Ho perso qualcosa in un posto che, forse , col tempo dimenticherò.
La luna di quella notte è scomparsa portando via
gli ultimi sbuffi di
vento della prima- ultima sera in cui
Delay era riuscita a
respirare senza dover gridare.
Era comparsa davanti alla sua finestra
come un immenso punto
interrogativo rovesciato
e così voleva essere
ricordata per l’eternità.
Occhi insistenti, i suoi, occhi che la divoravano
e Delay
non poteva desiderare altro se non lasciarsi arrendere
alla sua incommensurabile
estraneità.
Voleva farne parte entrando in punta di
piedi, come solo
un amante sa fare.
Lui profumava di libri di cucina, lei di
decadenza.
E la sabbia volava, ed il vento le
scompigliava i capelli
in una matassa informe
davanti al viso, e Delay si
fidava, con passo malfermo
poggiava sulla mano di lui.
Confidando in Lui.
Il cielo ero scuro,
gli occhi di Delay ormai corrosi dal tempo
battevano lievi e chiedevano,
arrancando, affanno in polvere.
“Tre anni” ed erano morte nelle sue orecchie
le profetiche
parole di una vita che,
lei, non aveva mai vissuto.
Disperso nell’aria vagava un bacio,sapeva di sale e di
cocktail alcolico alla
fragola,Delay dal canto suo non si era
mai spinta oltre il Rum,
che, attonito aveva riempito le sue sere
e notti in spiaggia.
E c’erano le scale, e c’era una casa, e c’era
un letto semi aperto
e una chiave nella sua
borsa.
Volavano i suoi pensieri verso un libro di
cucina,
sogni proibiti, libertà
violate.
Le avevano detto che
quando camminava sembrava
spargere sangue tutto
attorno, lanciava occhiate
fameliche e un pizzico di
cuore ad ogni solco
provocato dalla sua fame.
“Muori Delay,
non ci si tuffa in lei”
E forse aveva provato tempo addietro ad affogare
il tutto gettandosi dal
pontile di quel posto senza tempo
dove fuggiva di tanto in
tanto per gettare biglietti al mare.
E l’aveva avuto.
Delay, faceva finta di
dormire accanto alla persona
che poco fa aveva
desiderato, correndo e donando i suoi capelli al vento
e agli scogli un po’
bagnati, notti e notti prima.
Poggiava di schiena, un pezzo
di lei gli era rimasto
impigliato nel cuore.
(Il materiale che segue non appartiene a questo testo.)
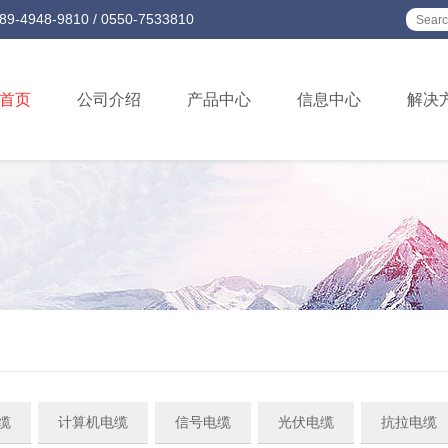
-9810 / 0550-7533810
首页
公司介绍
产品中心
信息中心
解决
缆
计算机电缆
信号电缆
光伏电缆
抗拉电缆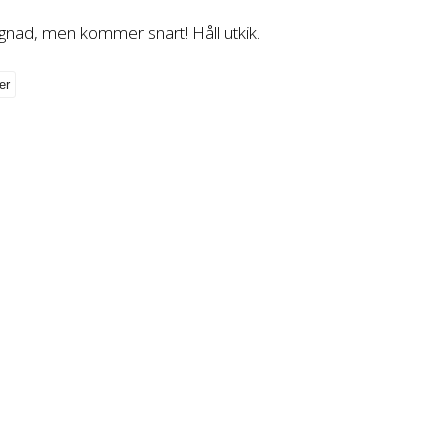
gnad, men kommer snart! Håll utkik.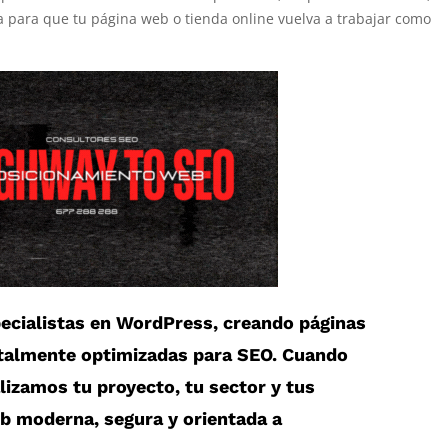
ia para que tu página web o tienda online vuelva a trabajar como
cialistas en
WordPress
, creando páginas
otalmente optimizadas para SEO. Cuando
alizamos tu proyecto, tu sector y tus
eb moderna, segura y orientada a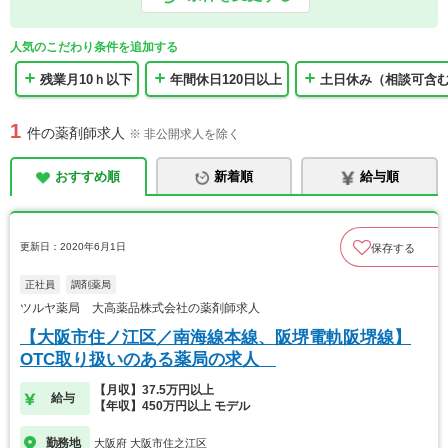
人気のこだわり条件を追加する
残業月10ｈ以下
年間休日120日以上
土日休み（相談可含
1
件の薬剤師求人
※ 非公開求人を除く
おすすめ順
新着順
給与順
更新日：2020年6月1日
保存する
正社員
調剤薬局
ツルヤ薬局 大高薬品株式会社の薬剤師求人
【大阪市住ノ江区／南海線本線、阪堺電軌阪堺線】
OTC取り扱いのある薬局の求人
【月収】37.5万円以上
給与
【年収】450万円以上 モデル
勤務地
大阪府 大阪市住之江区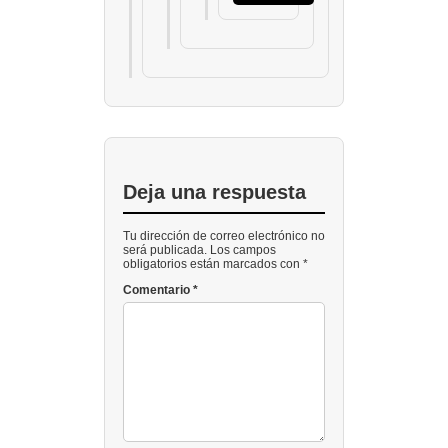
Deja una respuesta
Tu dirección de correo electrónico no
será publicada. Los campos
obligatorios están marcados con *
Comentario
*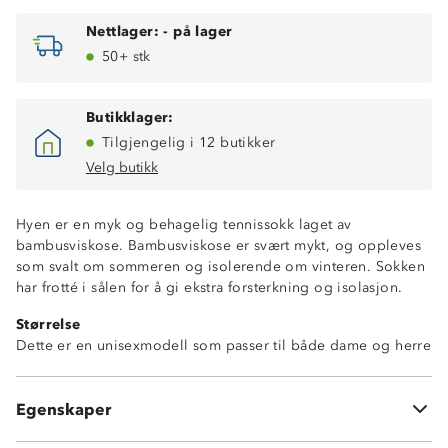
Nettlager:
-
på lager
50+ stk
Butikklager:
Tilgjengelig i 12 butikker
Velg butikk
Hyen er en myk og behagelig tennissokk laget av
bambusviskose. Bambusviskose er svært mykt, og oppleves
som svalt om sommeren og isolerende om vinteren. Sokken
har frotté i sålen for å gi ekstra forsterkning og isolasjon.
Fukttransporterende
Størrelse
Hurtigtørkende
Dette er en unisexmodell som passer til både dame og herre
Antistatisk
Et kløfritt alternativ til ull
3 par sokker
Egenskaper
70 % bambusviskose, 27 % nylon, 3 % elastan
Non
avrebbe mai potuto disfarsene.
Aveva visto l’alba arrancando a fatica, il
trucco sfatto sotto gli occhi,
l’aria fredda del mare,
l’alba gelida la straziava implacabile.
Ed era potuta
andarsene, la strada di lì al mare.
Un amore impossibile, una fine iniziata.
Alcolica e decadente.
“Muori Delay, trovi rifugio in lei.”
Una chiave che gira, la porta a vetri pesante
poggia sui cardini
un tempo allestiti
dalla pioggia stessa.
Salsedine nella borsa, una bottiglia non
troppo piena dentro
al frigo abbandonato in
un angolo.
Una doccia scrosciante che quella sera Delay aveva riversato sul suo corpo.
Ed era morta Delay,
morta per sempre in quel briciolo
di sabbia che le aveva
corroso la pelle e l’estate.
Non c’è tempo, non abbiamo
clown a disposizione.
E le risate echeggiavano in lei, e le
chiamate, e il sangue
coagulato sull’alabastro
incideva l’alfabeto sulle sue
palpebre, Delay.
Quale era il suo scopo?
Tre anni.
Non c’era spazio per un clown.
* le frasi in corsivo sono
riprese dalla canzone Muori Delay dei Verdena.
Note : Lucretia, grazie di leggere ogni mia storia e ogni mio
grido,
arranco e affanno, muoio per
rinascere, se potessi, se ne avessi ancora
ti donerei una parte di
me ormai dissolta fra le onde di un tempo lontano.